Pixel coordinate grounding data
-=-=-=-=-

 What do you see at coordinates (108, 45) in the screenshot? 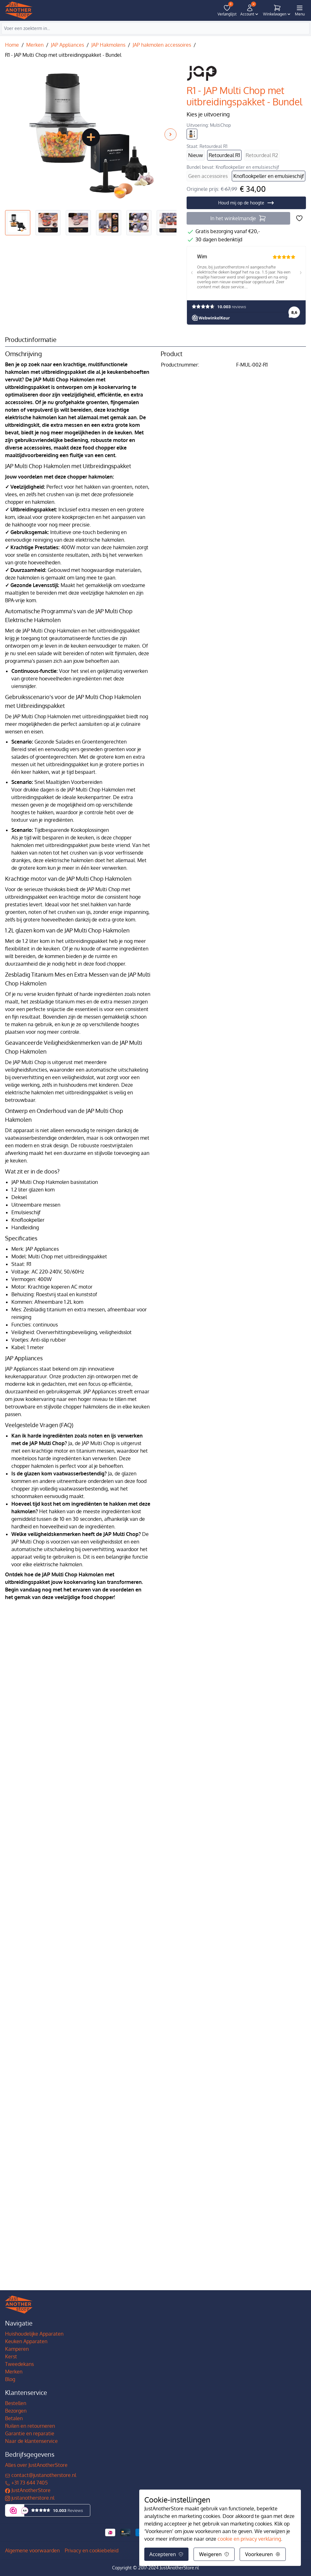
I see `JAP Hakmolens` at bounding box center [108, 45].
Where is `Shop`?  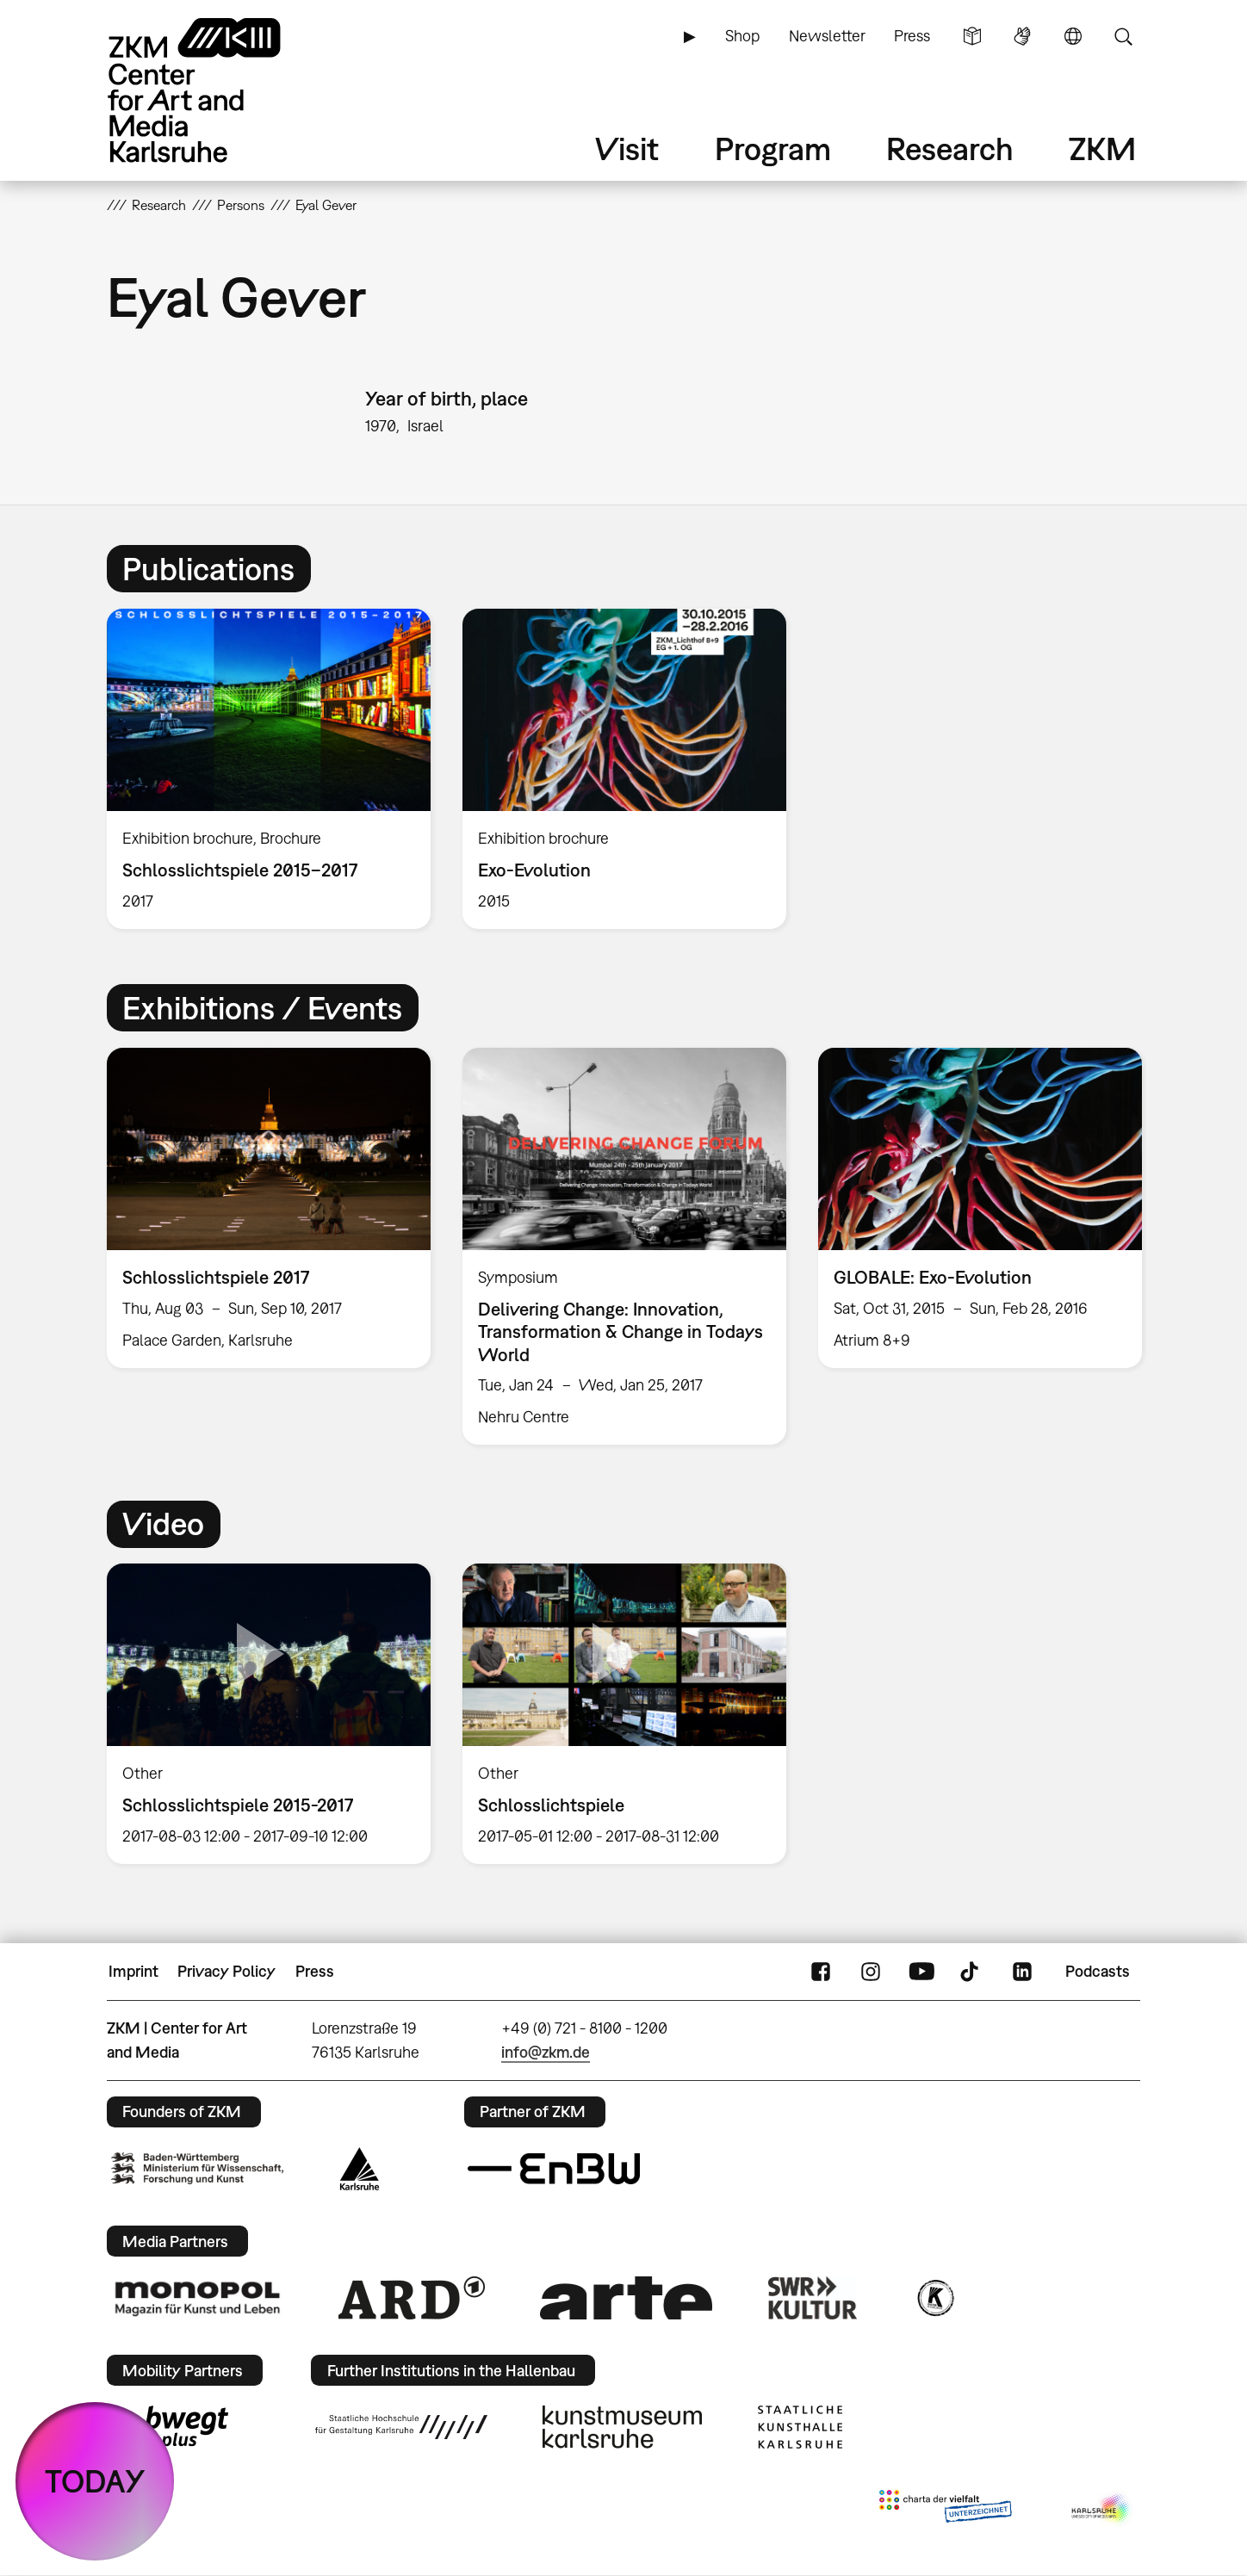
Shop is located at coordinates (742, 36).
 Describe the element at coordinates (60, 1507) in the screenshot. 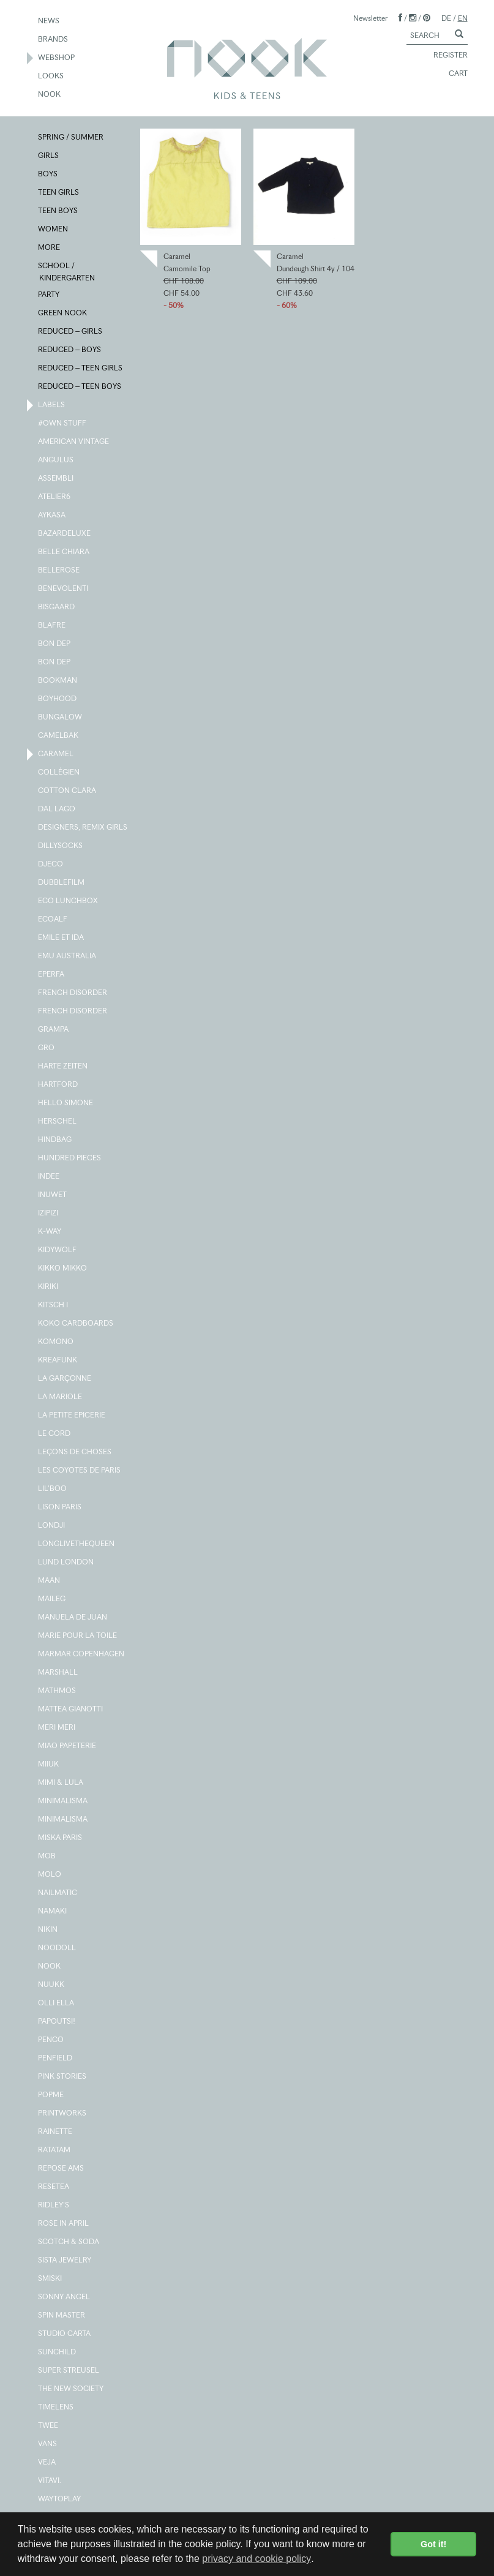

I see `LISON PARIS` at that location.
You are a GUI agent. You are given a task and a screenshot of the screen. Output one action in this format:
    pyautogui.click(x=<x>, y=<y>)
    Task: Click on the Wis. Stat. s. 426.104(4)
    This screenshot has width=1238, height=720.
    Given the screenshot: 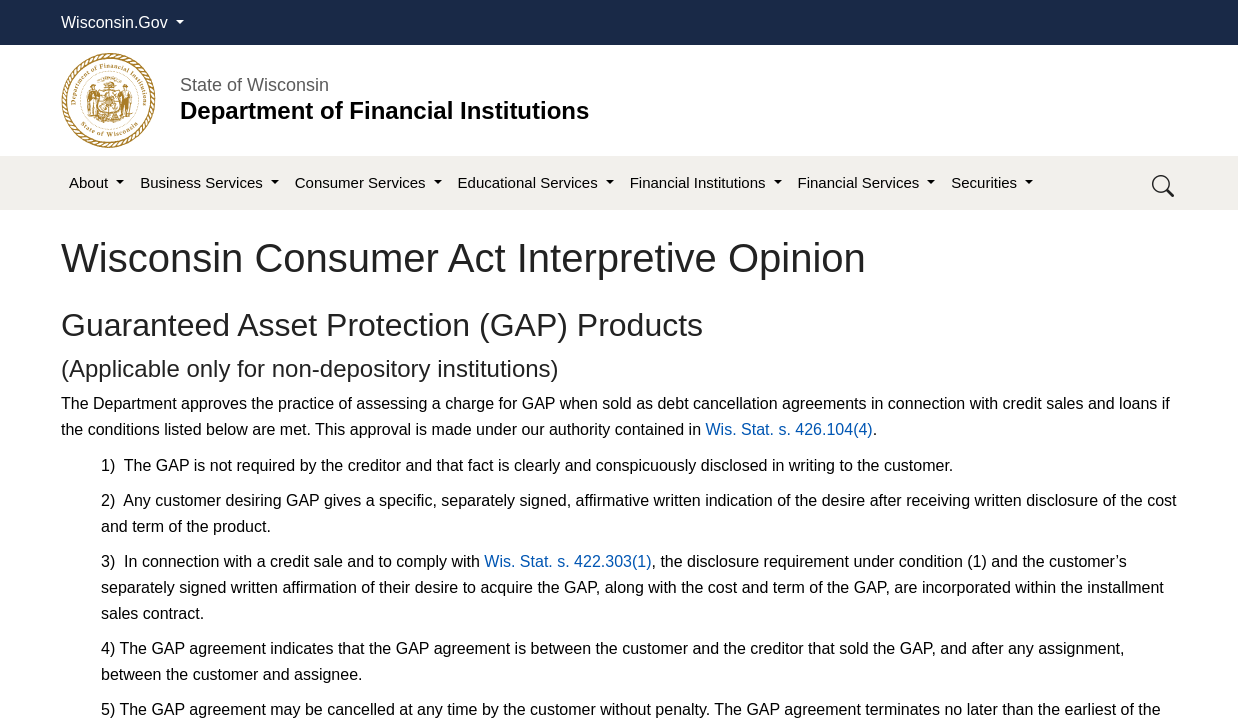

-=-=-=-=-

Problem to solve: Leaving out all pictures, print exactly the lines above from the one containing "pyautogui.click(x=<x>, y=<y>)" through the last line of the entries.

Output for this task:
    pyautogui.click(x=<x>, y=<y>)
    Task: Click on the Wis. Stat. s. 426.104(4)
    This screenshot has width=1238, height=720.
    Given the screenshot: 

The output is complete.